About this task
Starting at the line that contains "Баки мембранные для отопления", copy each line through the end of the listing below. Include both ends and output nothing more.

Information
:::::

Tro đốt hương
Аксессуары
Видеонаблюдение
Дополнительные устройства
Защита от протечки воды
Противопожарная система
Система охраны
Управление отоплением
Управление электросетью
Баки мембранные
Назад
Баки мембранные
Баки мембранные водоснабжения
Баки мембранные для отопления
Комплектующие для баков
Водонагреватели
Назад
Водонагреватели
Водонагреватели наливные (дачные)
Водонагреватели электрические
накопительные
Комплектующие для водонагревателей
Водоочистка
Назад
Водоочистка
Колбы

:::::

Solution
Баки мембранные для отопления
Комплектующие для баков
Водонагреватели
Назад
Водонагреватели
Водонагреватели наливные (дачные)
Водонагреватели электрические
накопительные
Комплектующие для водонагревателей
Водоочистка
Назад
Водоочистка
Колбы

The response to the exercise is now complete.